Aquí podemos ver sin tapujos la gravedad del pecado. ¡Es mejor morir que pecar tan gravemente! Era mejor que Claudio sea preservado de un crimen tal –aunque sea a través de la muerte–, antes que él mismo se inflija la muerte del alma a causa del pecado. Sólo cuando reconocemos la gravedad del pecado, empezaremos a comprender cuán grande es la misericordia de Dios. En nuestra audionovela, Claudio, una vez que hubo resucitado de la muerte, se dirigió al Señor y unió su voz a la de Inés para invocar al Cordero de Dios: “Oh, Cordero de Dios, que quitas el pecado del mundo, ten piedad de nosotros.”
¡Qué inmenso regalo es el perdón de los pecados! Lamentablemente, muchas personas aún no han descubierto esta gracia, y siguen subyugadas bajo el peso de sus culpas. Muchos parecen no notar siquiera esta carga, y así continúan acumulando pecados sobre sus espaldas. Y no pocas veces involucran también a otras personas en este pecado. Es mejor sufrir bajo los propios pecados, que pecar y no darse cuenta siquiera. Cuando las personas sufren bajo el peso de sus culpas, quizá imploren ayuda y busquen al Señor. Si no se dan cuenta, en cambio, tambalean al borde del abismo, que en cualquier momento está dispuesto a tragarlos.

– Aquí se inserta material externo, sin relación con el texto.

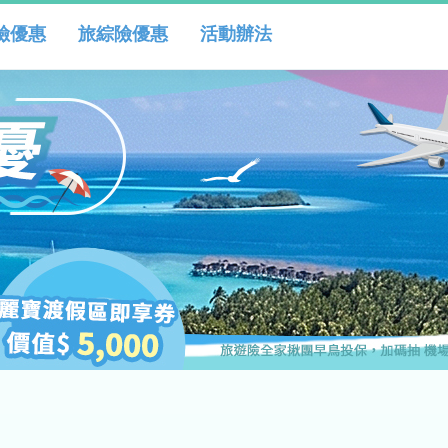
險優惠
旅綜險優惠
活動辦法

Otra situación lamentable es cuando los cristianos, que conocen el perdón de las culpas, no dan la impresión de ser realmente hombres redimidos. Tal vez no pueden perdonarse a sí mismos. ¡Qué hermosa y profunda es, en cambio, aquella palabra del Señor, que dice: “De sus pecados e iniquidades no me acordaré ya”! Allí donde ha sucedido una conversión sincera, el Señor ya no quiere saber nada sobre pecados del pasado… Él ha puesto una nueva ley en nuestro corazón, y ha grabado en nosotros la Ley del amor.
El recuerdo de nuestros pecados pasados puede servirnos de advertencia, pero no debe ser una carga como si no nos hubiesen sido perdonados. Es el Diablo quien quiere mostrarlo así, para torturar a la persona.
Si nos resulta difícil dejar atrás nuestros pecados y perdonarnos a nosotros mismos, pensemos simplemente que Dios sí lo hace. Y si Él es así, ¿por qué no imitarlo en este punto tan importante, así como procuramos hacerlo en todo lo demás?
Y esto que cuenta para nosotros mismos, es tanto más importante en el trato con otras personas. Porque existe el gran peligro de que, si en lo más profundo no me he perdonado a mí mismo, también me resultará muy difícil perdonar verdaderamente al otro. Esta acusación que aún no he superado en mi interior, muchas veces, sin darme cuenta, la proyectaré sobre la otra persona, de manera que la mantendré atada en su culpa.
Pero sigue vigente la palabra de la lectura de hoy: a través del Señor hemos entrado en el santuario, y nuestro Sumo Sacerdote nos ha abierto el camino gracias a su sacrificio expiatorio.
Ahora, podemos movernos siempre en este camino, y también volver a él en caso de haberle fallado. ¡Qué grado de libertad nos concede el Señor!